Pele (right) training with youths in Benin during his visit to Nigeria

In 1969, with a civil war raging, global football’s biggest star arrived in Benin City as part of a visit that would change Nigerian football forever. Those involved still remember the occasion vividly.

“It was all about Pele. Before one o’clock, Ogbe Stadium was jam-packed and it was difficult for people to have seats, because they were anxious to see the artistry of Pele,” Godwin Izilien told BBC Sport Africa.

Izilien had been chosen as captain of a team put together to represent Mid-Western State, an old administrative region that covered what are now Edo and Delta states, in a friendly against Pele’s Brazilian club Santos.

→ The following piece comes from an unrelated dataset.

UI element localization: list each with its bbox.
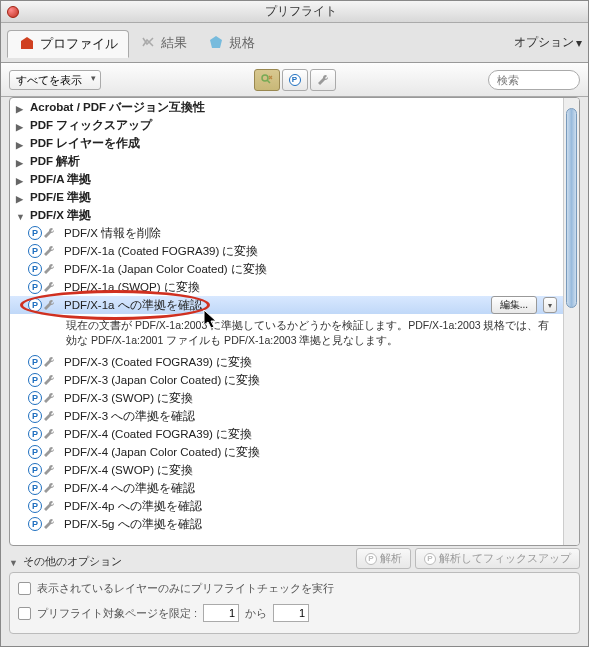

“It was at the peak of the civil war. The day of the match, nobody thought of guns any more,” Izilein added.

With a roster including Pele and the likes of fellow Brazil legends, Carlos Alberto and Pepe, Santos’ so-called ‘Santasticos’ spent much of the 1960s cashing in on their global fame, heading out on exhibition tours across multiple continents.

They made more than one trip to Africa, including the 1969 visit that included stop-offs in Algeria, Congo-Brazzaville, DR Congo, Ghana and Mozambique, in addition to Nigeria.

Aged 28, Pele was already a two-time World Cup winner, having burst on to the scene as a precocious 17-year-old in 1958, scoring six goals as Brazil won their first title in Sweden. The Selecao made it back-to-back World Cups in Chile in 1962, although Pele missed much of that tournament through injury.

Although Santos’ arrival in Nigeria came a year ahead of Brazil’s much-celebrated third world title, claimed in Mexico in 1970, Pele was still seen as an African sporting icon, given his ancestry on the continent.